Or, le gouvernement n'avait pas le droit de faire cette dépense, sans un crédit législatif. Si la dépense était nécessaire, il fallait demander un crédit à la chambre. D'ailleurs, je prétends que le chiffre de 192,000 fr. doit suffire pour le personnel de l'administration centrale ; et cependant, messieurs, j'ai acquis la conviction que le gouvernement ne se borne pas à dépenser ces 192,000 francs pour le personnel, mais qu'il glane encore sur 15 ou 16 articles du budget pour grossir le crédit de 192,000 francs.

De cette manière, messieurs, nous ne savons pas ce qu'on dépense pour le personnel. Il y a là un personnel d'interlope qui doit disparaître.

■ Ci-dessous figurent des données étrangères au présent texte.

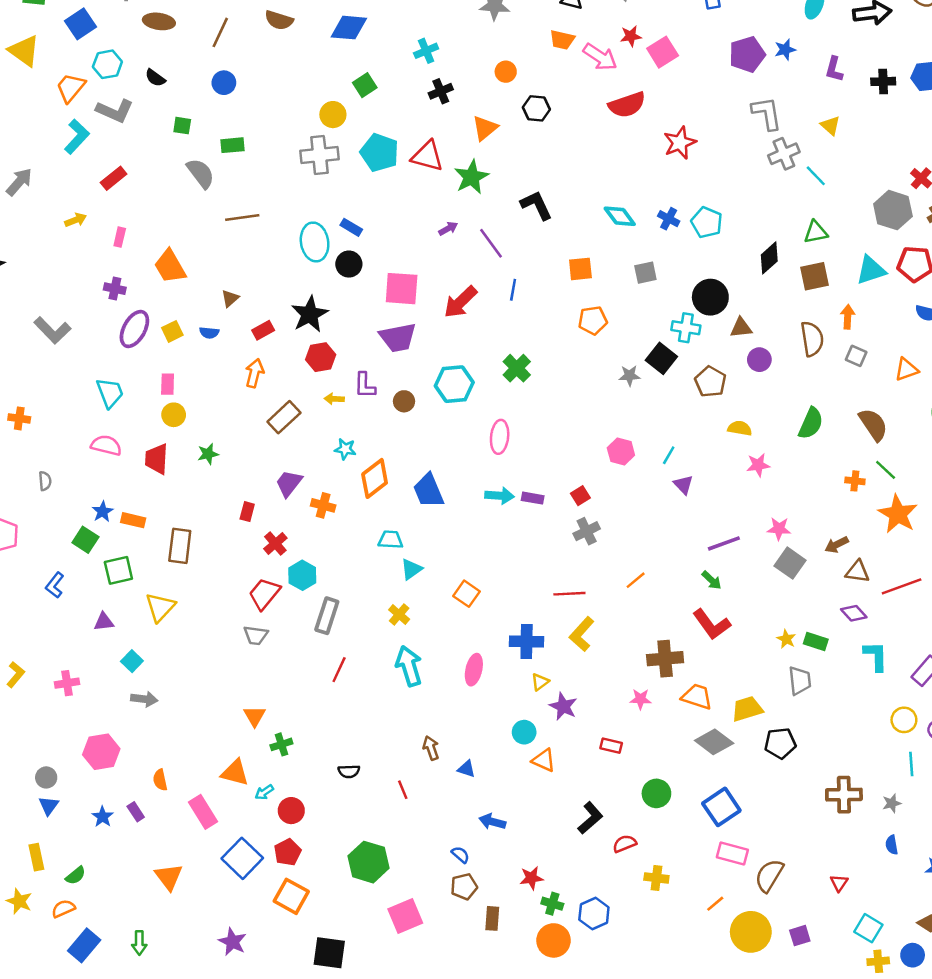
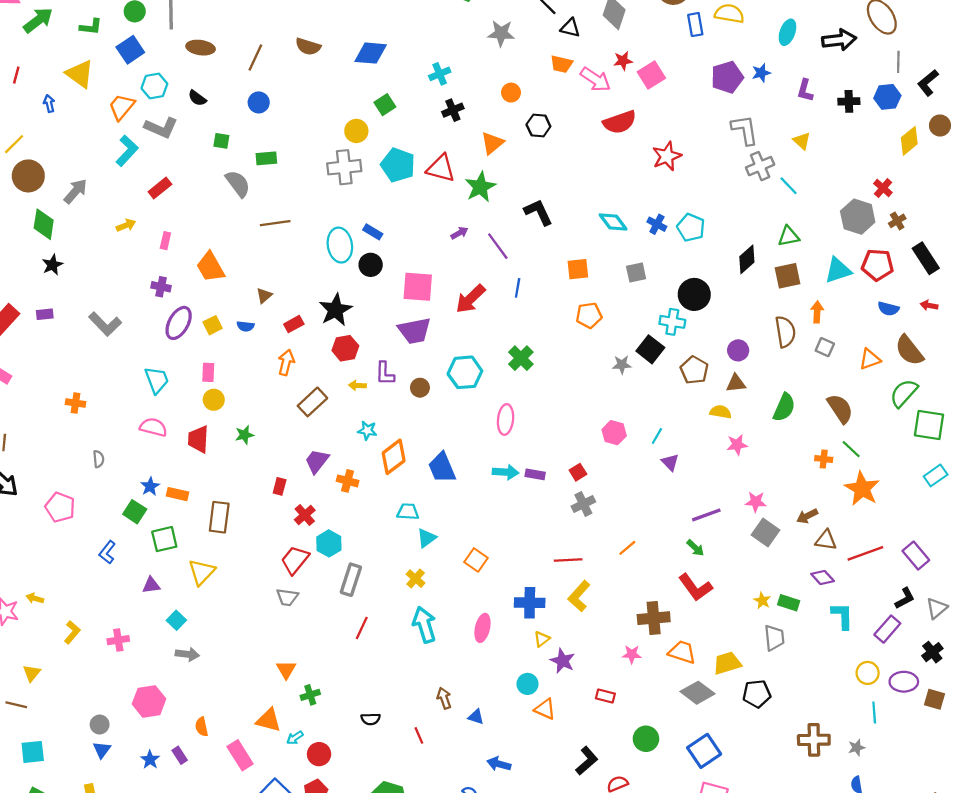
brown triangle: (741, 328) -> (736, 383), moved

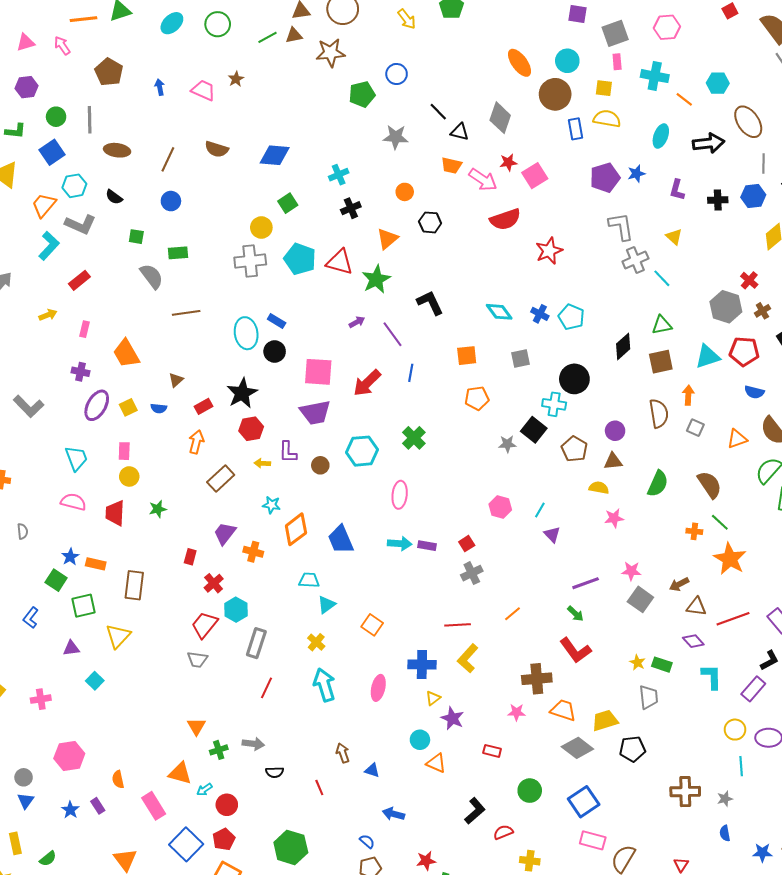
gray arrow: (187, 654) -> (253, 744), moved

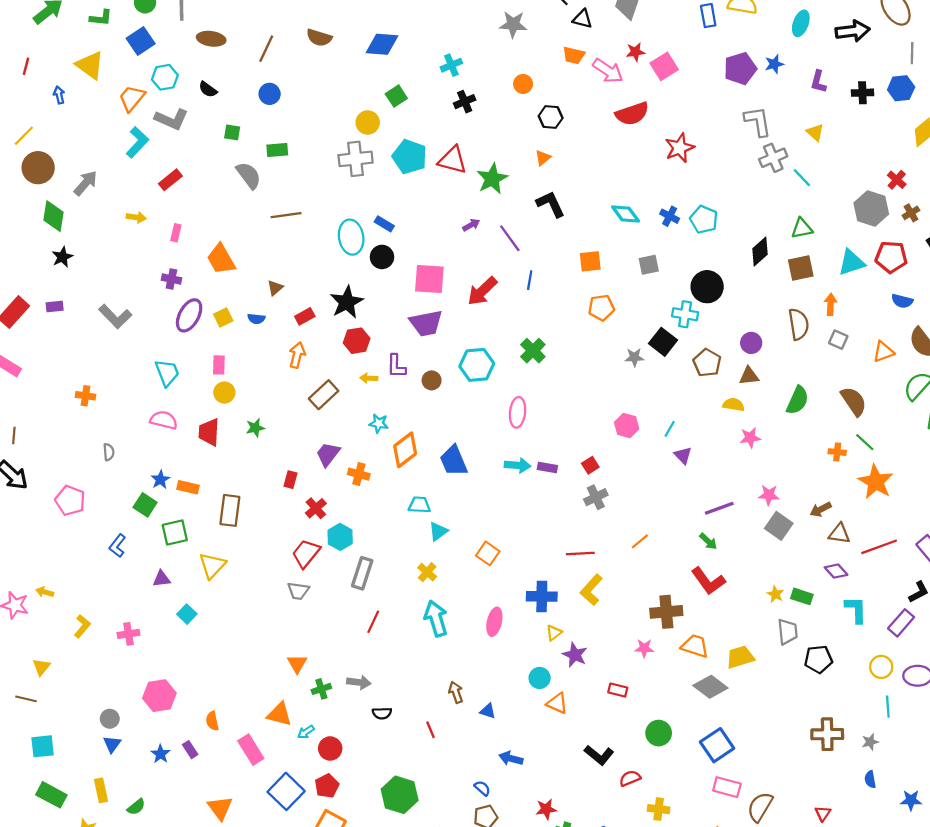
orange triangle: (387, 239) -> (543, 158), moved, size x0.7
yellow arrow: (48, 315) -> (136, 217), turned 30
black pentagon: (632, 749) -> (818, 659), moved
black L-shape: (475, 811) -> (599, 755), turned 80

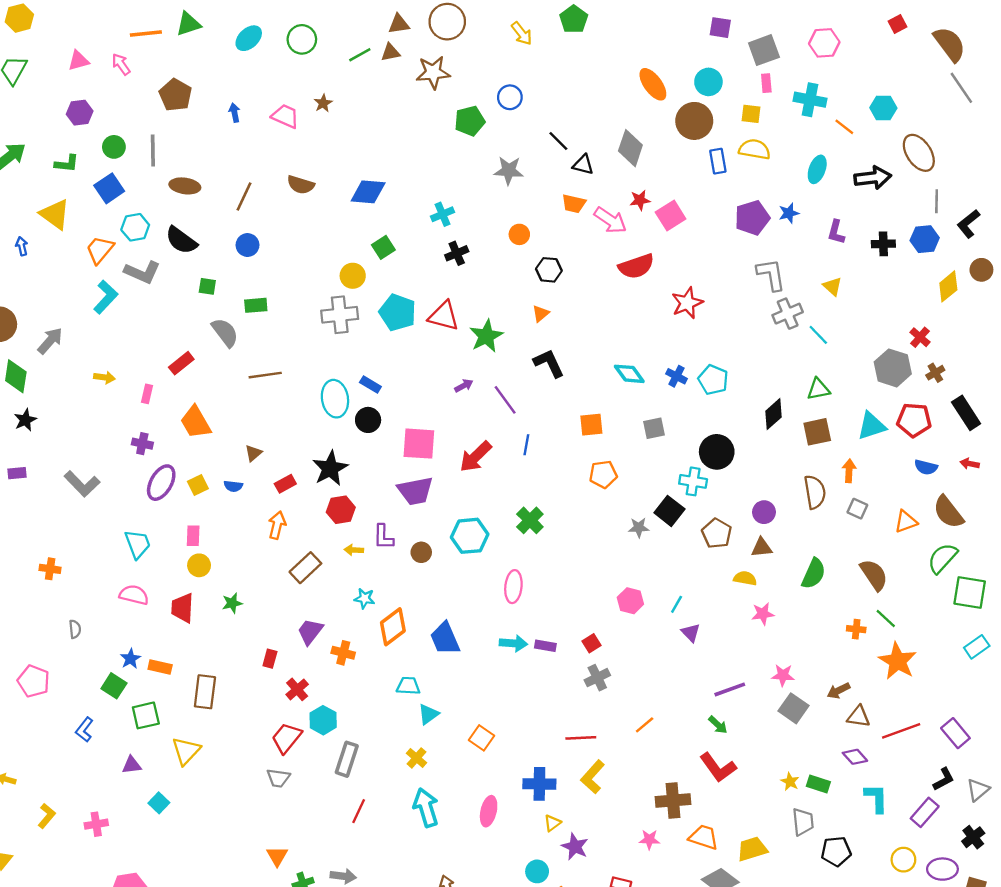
black semicircle: (208, 89) -> (181, 240), size x1.6
red rectangle: (170, 180) -> (181, 363), moved

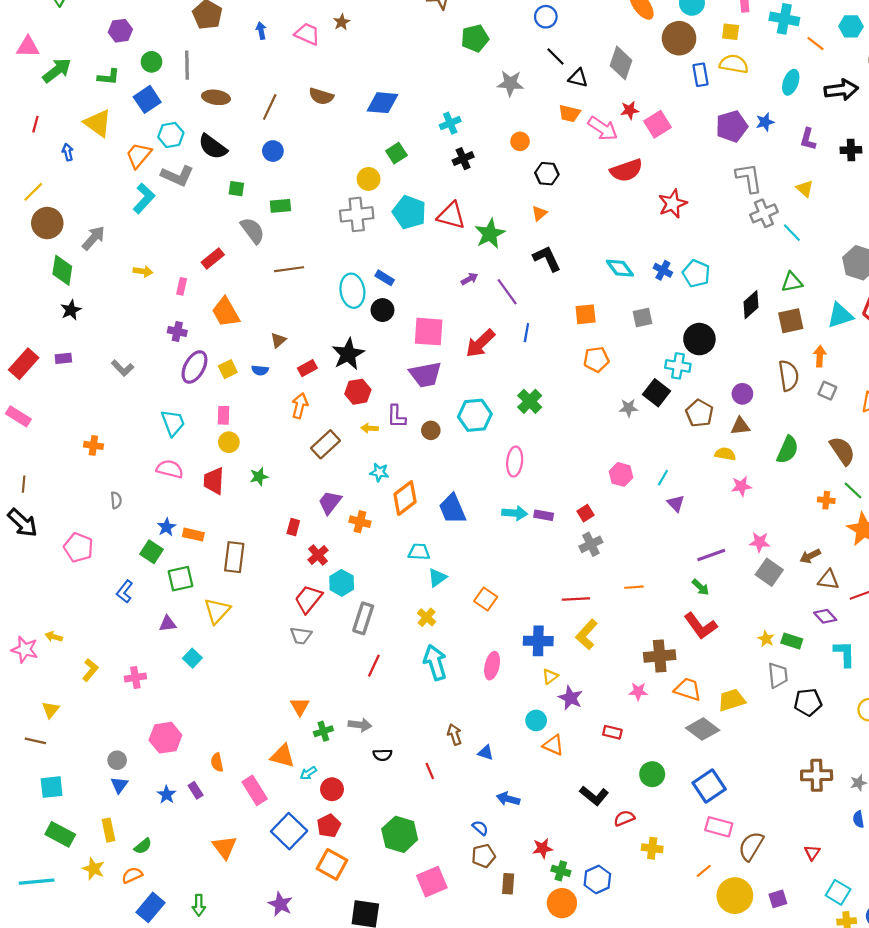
blue circle: (510, 97) -> (546, 17), moved
gray L-shape: (82, 484) -> (122, 368), size x0.7
orange line: (645, 725) -> (634, 587), turned 36

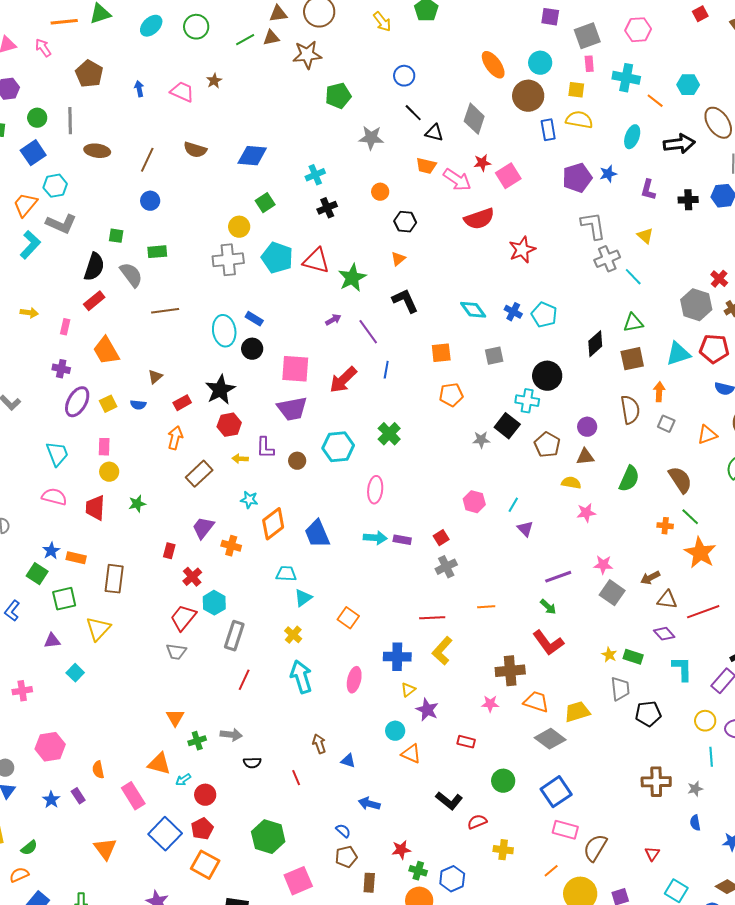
black semicircle: (213, 147) -> (94, 267), moved, turned -108

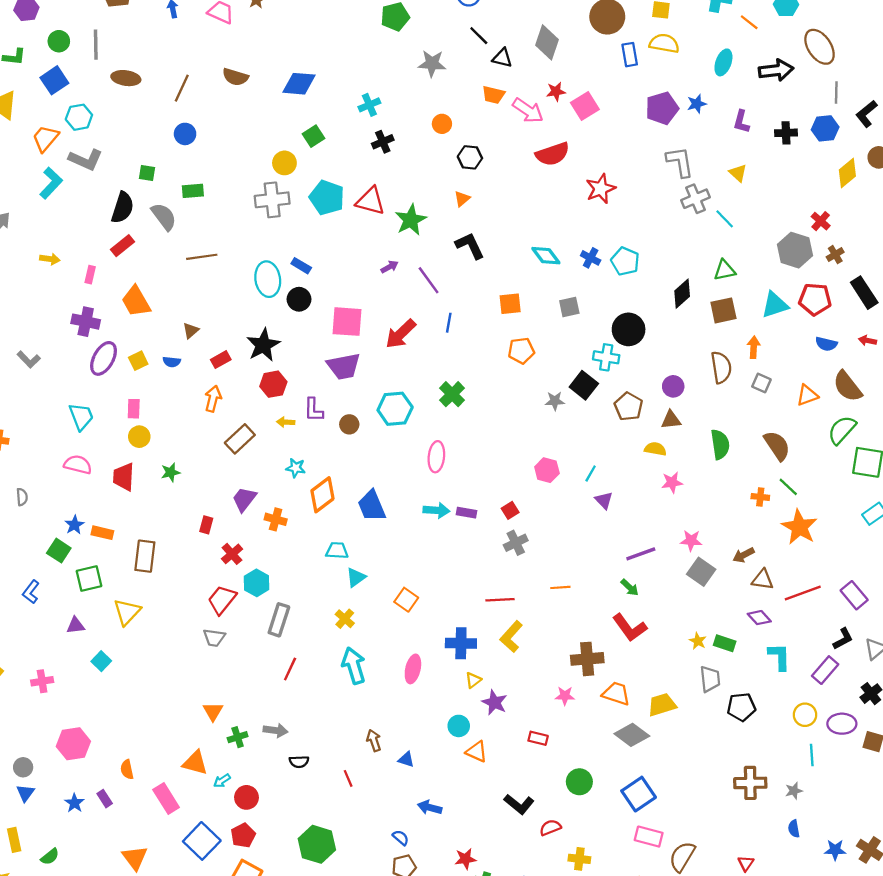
purple cross: (61, 369) -> (86, 322), size x1.4
green semicircle: (629, 479) -> (720, 444), turned -32

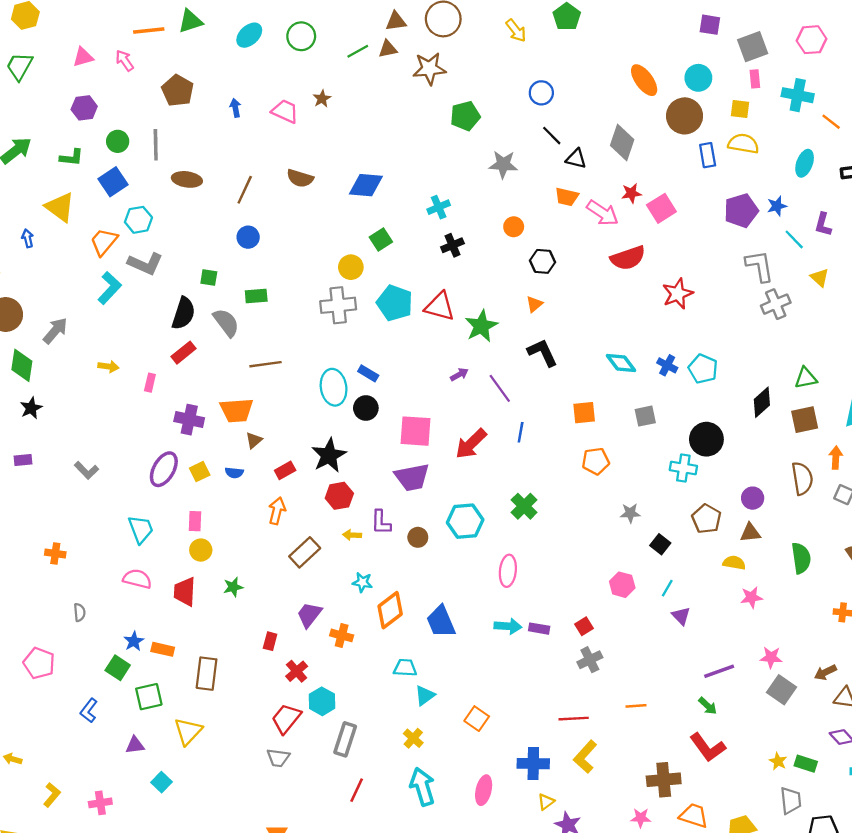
cyan line: (725, 219) -> (794, 239), moved
orange trapezoid: (136, 301) -> (237, 410), moved, turned -64
purple cross: (86, 322) -> (189, 420), moved
black square: (584, 385) -> (660, 544), moved, size x0.7

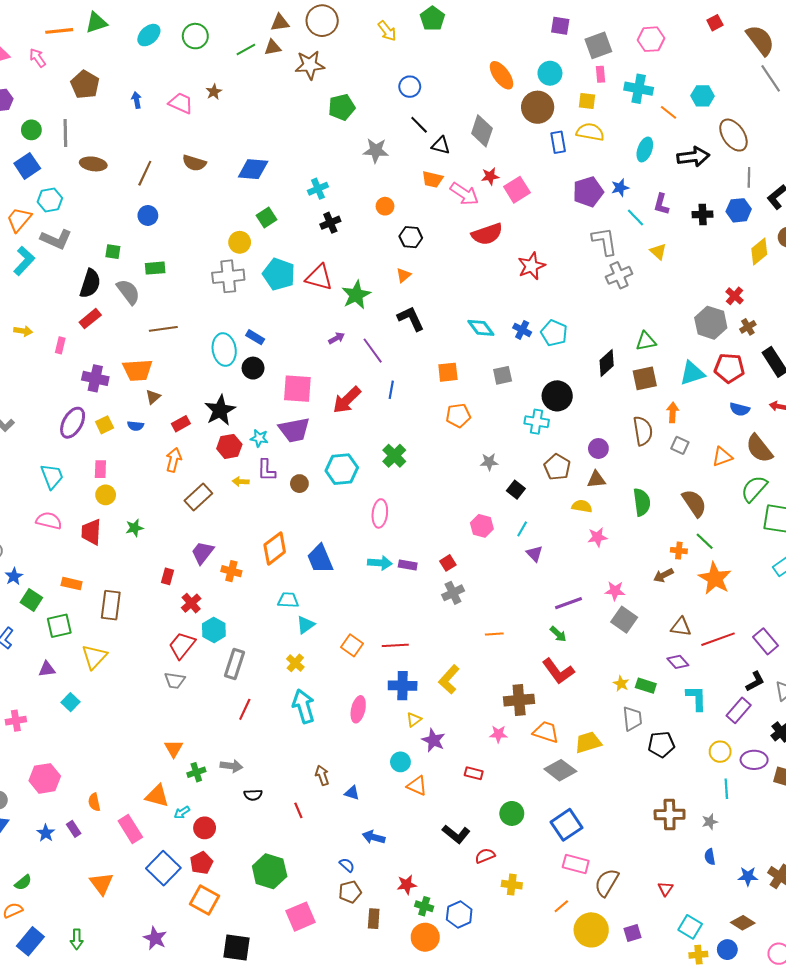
cyan star: (362, 582) -> (259, 438), moved
blue star: (134, 641) -> (14, 576), moved
brown arrow: (825, 672) -> (663, 575), moved
red line: (574, 719) -> (395, 645), moved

Je soutiens, messieurs, que quand on a fait une dépense aussi facultative, on est blâmable, et je persiste dans les conclusions de la section centrale qui consistent à réduire le chiffre demandé de 1,700 fr., somme égale à celle qui est encore due pour traitements aux employés ordinaires. Je soutiens que le chiffre de 192,090 fr. forme la liste civile du personnel ; il constitue un forfait entre les employés et le gouvernement, un travail extraordinaire ne fait que comprendre les heures nombreuses que les employés passent à tailler leurs plumes et à se promener aux frais de l'Etat.

Je crois en avoir dit suffisamment sur cette question. J'ai suffisamment établi que rien ne justifie la dépense qui a excédé les crédits alloués.

Cette dépense n'était pas indispensable, le gouvernement est repréhensible d'avoir méconnu la volonté souveraine de la chambre en dépassant la limite des crédits votés par elle.

M. le ministre de l'intérieur (M. Piercot). - Messieurs, on prétend que le crédit du personnel est suffisant. Un seul mot prouvera que ce crédit ne suffit pas pour des travaux de genre de celui ci : il est même insuffisant pour donner à un assez grand nombre d'employés le traitement minimum qui leur est assuré par un arrêté royal daté à la fin de 1846.

On dit à la vérité que les employés taillent leurs plumes et se promènent. Ce sont là des assertions pour le moins hasardées. Il me semble que pour bien apprécier les choses, il faut les connaître ; or, le ministre, je pense, est mieux placé que l'honorable rapporteur pour savoir si l'on travaille dans les bureaux, parce qu'il a les employés sous les yeux et qu'il les visite souvent. J'ai la certitude que les employés travaillent régulièrement pendant le nombre d'heures qui leur est assigné et qu'ils travaillent bien. J'en fais l'expérience tous les jours.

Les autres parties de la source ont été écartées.